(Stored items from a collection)
************

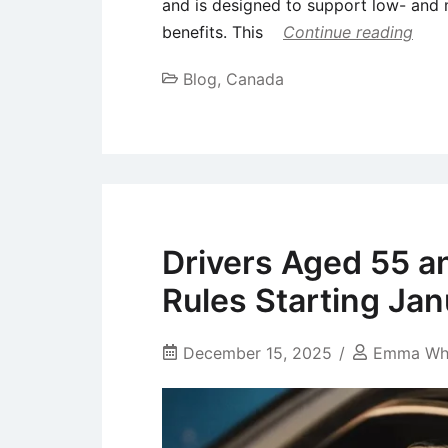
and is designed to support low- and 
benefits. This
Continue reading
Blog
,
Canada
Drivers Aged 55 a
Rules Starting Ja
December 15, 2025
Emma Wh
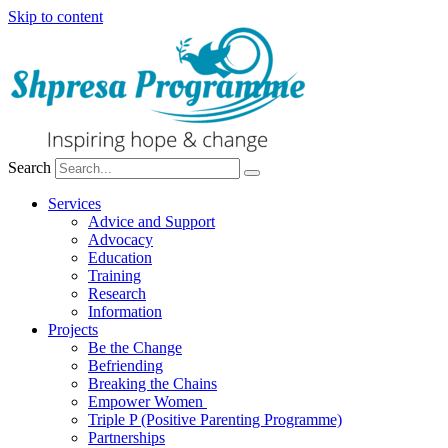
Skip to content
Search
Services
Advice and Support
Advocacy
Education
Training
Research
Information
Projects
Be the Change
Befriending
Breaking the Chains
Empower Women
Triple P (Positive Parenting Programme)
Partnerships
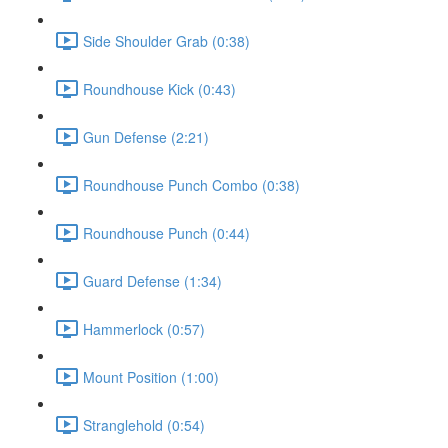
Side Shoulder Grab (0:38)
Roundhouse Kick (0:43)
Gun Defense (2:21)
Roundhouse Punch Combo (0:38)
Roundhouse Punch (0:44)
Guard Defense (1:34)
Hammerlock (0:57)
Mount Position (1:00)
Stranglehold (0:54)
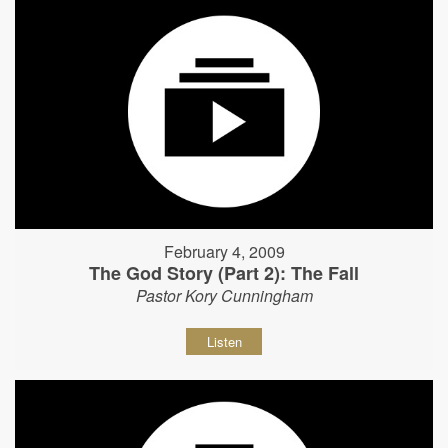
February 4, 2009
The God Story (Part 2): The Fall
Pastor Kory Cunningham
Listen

************

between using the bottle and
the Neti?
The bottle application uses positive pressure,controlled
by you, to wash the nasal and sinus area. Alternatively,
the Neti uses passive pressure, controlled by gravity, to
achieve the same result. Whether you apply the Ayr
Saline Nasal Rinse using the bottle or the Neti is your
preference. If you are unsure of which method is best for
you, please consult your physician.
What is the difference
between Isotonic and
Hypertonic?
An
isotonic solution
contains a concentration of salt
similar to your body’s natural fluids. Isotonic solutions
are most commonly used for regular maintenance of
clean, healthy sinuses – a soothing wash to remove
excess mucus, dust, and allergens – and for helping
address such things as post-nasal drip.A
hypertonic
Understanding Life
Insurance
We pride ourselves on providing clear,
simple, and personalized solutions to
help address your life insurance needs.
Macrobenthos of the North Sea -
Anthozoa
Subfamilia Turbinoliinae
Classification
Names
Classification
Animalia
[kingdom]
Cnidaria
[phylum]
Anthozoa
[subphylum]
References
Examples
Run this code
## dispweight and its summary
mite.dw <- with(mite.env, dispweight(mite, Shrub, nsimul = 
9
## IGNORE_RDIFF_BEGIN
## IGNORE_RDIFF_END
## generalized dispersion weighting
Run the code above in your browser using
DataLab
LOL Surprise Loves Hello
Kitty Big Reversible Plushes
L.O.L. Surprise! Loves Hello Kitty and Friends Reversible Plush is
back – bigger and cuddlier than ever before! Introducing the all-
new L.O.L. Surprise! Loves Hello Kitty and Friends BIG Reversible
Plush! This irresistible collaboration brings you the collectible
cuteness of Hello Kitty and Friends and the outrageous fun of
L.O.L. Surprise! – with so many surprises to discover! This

************

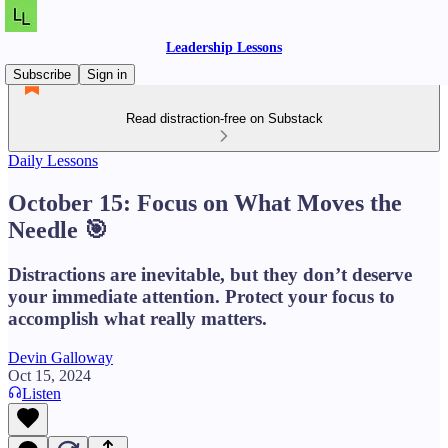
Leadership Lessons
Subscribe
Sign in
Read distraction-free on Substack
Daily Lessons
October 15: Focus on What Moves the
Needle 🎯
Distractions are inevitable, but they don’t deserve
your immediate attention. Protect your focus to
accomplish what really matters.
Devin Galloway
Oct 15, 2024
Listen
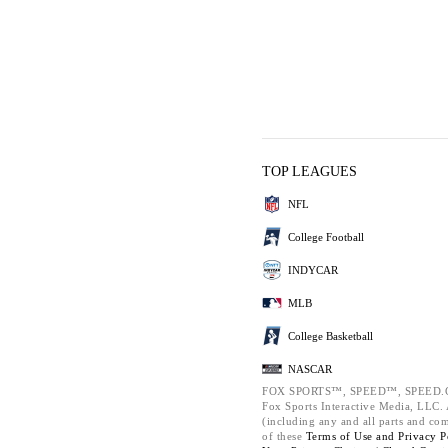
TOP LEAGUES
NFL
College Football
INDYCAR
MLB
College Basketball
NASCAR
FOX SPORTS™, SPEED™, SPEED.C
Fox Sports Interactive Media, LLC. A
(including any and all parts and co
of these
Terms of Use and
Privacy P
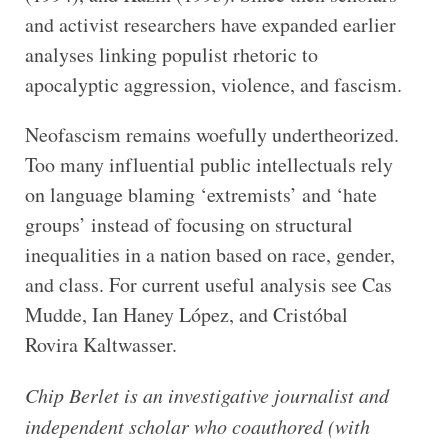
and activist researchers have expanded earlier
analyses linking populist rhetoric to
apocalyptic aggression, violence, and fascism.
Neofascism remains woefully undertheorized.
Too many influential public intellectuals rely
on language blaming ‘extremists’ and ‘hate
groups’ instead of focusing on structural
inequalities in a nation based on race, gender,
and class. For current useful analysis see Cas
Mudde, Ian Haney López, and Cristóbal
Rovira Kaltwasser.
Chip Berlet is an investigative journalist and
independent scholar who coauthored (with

************

Above are the lines; repeat exactly the ones from the line containing "help address your life insurance needs." down to the line containing "## IGNORE_RDIFF_BEGIN", both inclusive.

Written solution:
help address your life insurance needs.
Macrobenthos of the North Sea -
Anthozoa
Subfamilia Turbinoliinae
Classification
Names
Classification
Animalia
[kingdom]
Cnidaria
[phylum]
Anthozoa
[subphylum]
References
Examples
Run this code
## dispweight and its summary
mite.dw <- with(mite.env, dispweight(mite, Shrub, nsimul = 
9
## IGNORE_RDIFF_BEGIN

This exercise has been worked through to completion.